WHAT THE EXERCISE ASKS:
Look through the lines below for the word "Francesco", and copy every line that has it.

SUPPLIED INFORMATION:
- - - - - - -

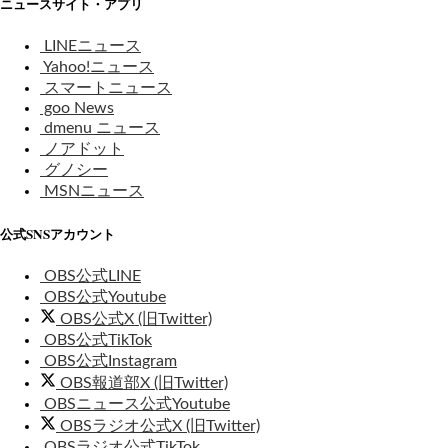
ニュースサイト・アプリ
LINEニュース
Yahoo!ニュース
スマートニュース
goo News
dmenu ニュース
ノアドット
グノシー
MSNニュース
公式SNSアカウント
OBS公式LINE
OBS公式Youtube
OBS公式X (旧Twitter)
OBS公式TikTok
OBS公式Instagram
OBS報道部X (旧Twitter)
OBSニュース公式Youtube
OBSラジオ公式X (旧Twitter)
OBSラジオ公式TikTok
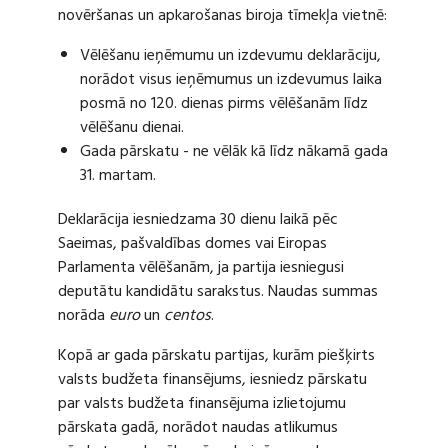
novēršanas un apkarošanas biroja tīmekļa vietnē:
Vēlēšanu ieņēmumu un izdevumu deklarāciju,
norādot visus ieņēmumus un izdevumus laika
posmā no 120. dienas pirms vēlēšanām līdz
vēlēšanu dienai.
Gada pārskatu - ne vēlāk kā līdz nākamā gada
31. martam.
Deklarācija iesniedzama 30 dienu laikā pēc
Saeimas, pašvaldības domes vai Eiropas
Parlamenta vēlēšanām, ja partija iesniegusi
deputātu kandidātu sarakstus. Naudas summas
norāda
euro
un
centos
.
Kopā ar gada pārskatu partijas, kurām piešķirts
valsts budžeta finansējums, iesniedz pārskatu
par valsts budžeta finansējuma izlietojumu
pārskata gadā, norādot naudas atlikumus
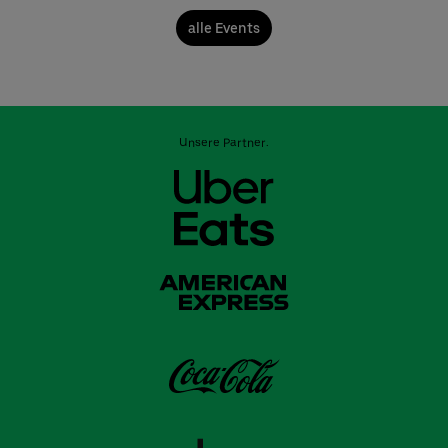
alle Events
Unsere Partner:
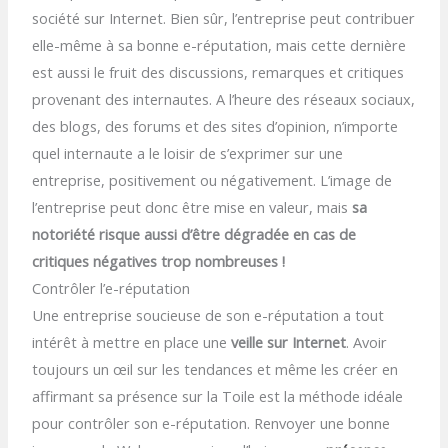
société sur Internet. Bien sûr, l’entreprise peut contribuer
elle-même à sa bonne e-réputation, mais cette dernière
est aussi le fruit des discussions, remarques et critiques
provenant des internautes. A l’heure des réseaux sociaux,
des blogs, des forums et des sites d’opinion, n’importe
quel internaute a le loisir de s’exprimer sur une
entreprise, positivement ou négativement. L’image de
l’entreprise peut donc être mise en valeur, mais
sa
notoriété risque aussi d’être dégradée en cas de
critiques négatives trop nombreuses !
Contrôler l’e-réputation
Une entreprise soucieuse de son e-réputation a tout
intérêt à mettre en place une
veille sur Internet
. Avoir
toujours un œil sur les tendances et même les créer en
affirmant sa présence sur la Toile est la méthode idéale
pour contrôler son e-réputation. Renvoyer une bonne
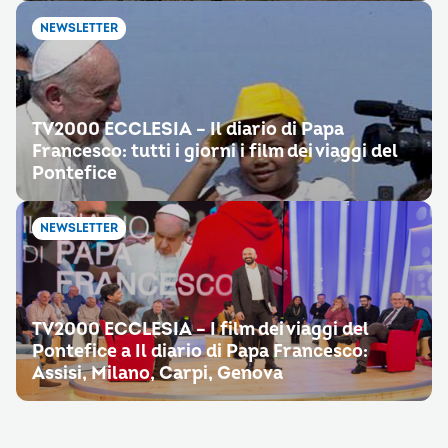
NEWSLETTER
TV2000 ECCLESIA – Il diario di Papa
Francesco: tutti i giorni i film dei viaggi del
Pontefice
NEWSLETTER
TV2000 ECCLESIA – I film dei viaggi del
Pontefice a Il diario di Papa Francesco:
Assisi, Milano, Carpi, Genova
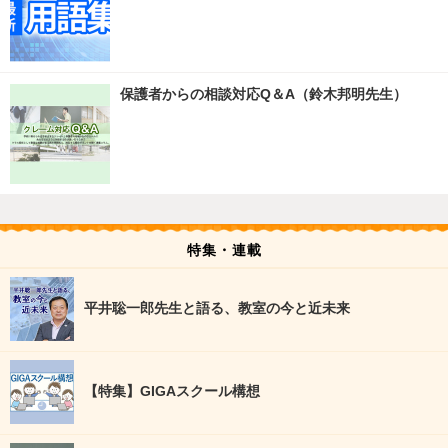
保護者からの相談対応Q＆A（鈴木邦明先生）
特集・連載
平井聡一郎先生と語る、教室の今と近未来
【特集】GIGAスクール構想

- - - - - - -

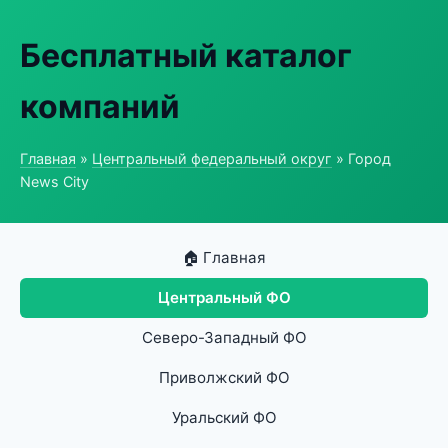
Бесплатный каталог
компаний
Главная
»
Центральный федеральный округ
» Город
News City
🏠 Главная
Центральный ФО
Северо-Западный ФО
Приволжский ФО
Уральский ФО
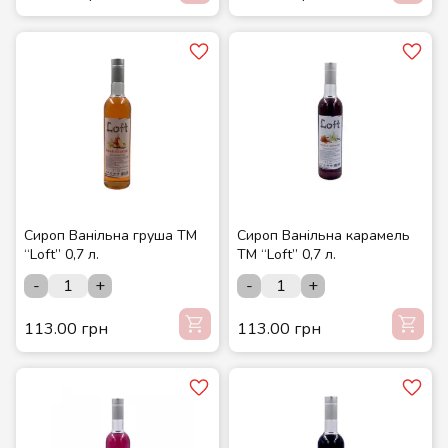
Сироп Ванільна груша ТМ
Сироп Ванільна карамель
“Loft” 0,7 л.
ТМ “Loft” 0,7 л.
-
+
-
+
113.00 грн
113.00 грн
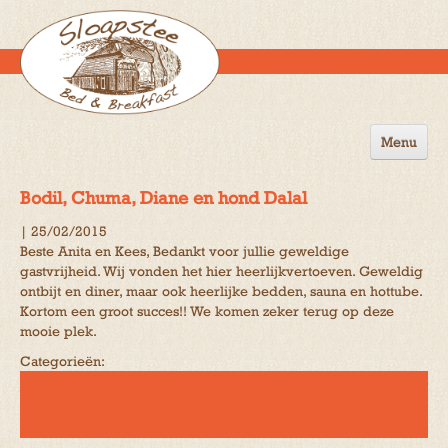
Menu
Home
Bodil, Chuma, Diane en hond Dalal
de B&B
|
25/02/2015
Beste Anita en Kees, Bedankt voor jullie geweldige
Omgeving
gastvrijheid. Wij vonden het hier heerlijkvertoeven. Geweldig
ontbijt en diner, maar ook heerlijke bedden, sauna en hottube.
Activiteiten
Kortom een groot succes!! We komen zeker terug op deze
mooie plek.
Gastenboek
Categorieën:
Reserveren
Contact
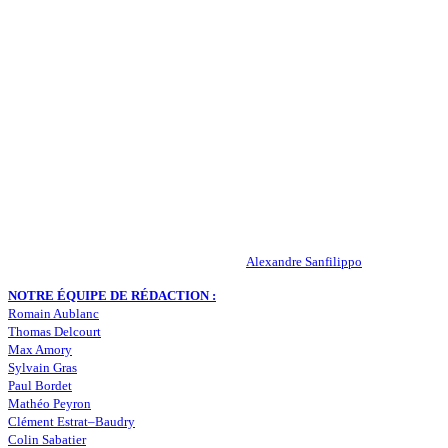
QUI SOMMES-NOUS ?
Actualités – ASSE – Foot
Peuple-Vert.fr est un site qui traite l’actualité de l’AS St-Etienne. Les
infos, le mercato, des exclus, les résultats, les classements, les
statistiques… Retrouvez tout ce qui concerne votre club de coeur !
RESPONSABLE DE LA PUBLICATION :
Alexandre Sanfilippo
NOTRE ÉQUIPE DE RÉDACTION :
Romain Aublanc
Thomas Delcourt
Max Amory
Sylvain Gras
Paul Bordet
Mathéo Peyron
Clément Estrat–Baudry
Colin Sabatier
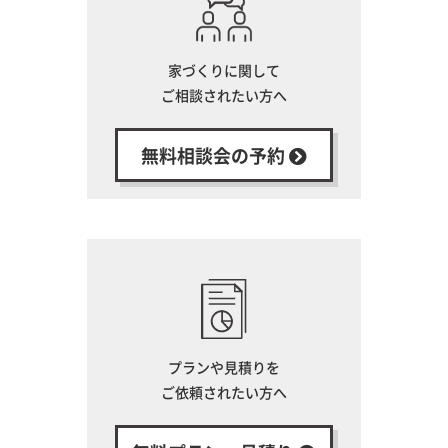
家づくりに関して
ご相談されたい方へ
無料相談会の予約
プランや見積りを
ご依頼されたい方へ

- - - - - - -

ANSWER BELOW:
Francesco: tutti i giorni i film dei viaggi del
Pontefice a Il diario di Papa Francesco:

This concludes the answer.